The copy you produce must hold every record exactly, and none of the images.

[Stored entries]

-*-

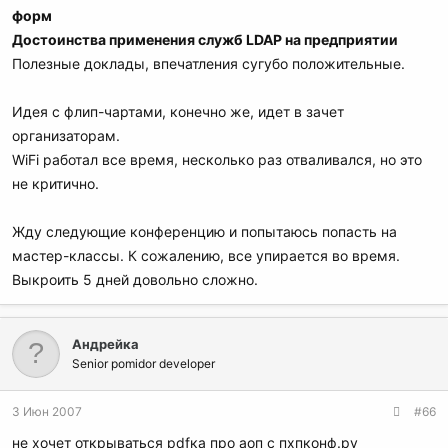
форм
Достоинства применения служб LDAP на предприятии
Полезные доклады, впечатления сугубо положительные.
Идея с флип-чартами, конечно же, идет в зачет
организаторам.
WiFi работал все время, несколько раз отваливался, но это
не критично.
Жду следующие конференцию и попытаюсь попасть на
мастер-классы. К сожалению, все упирается во время.
Выкроить 5 дней довольно сложно.
Андрейка
Senior pomidor developer
3 Июн 2007
#66
не хочет открываться pdfка про аоп с пхпконф.ру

-*-

§ **Written response**
форм
Достоинства применения служб LDAP на предприятии
Полезные доклады, впечатления сугубо положительные.
Идея с флип-чартами, конечно же, идет в зачет
организаторам.
WiFi работал все время, несколько раз отваливался, но это
не критично.
Жду следующие конференцию и попытаюсь попасть на
мастер-классы. К сожалению, все упирается во время.
Выкроить 5 дней довольно сложно.
Андрейка
Senior pomidor developer
3 Июн 2007
#66
не хочет открываться pdfка про аоп с пхпконф.ру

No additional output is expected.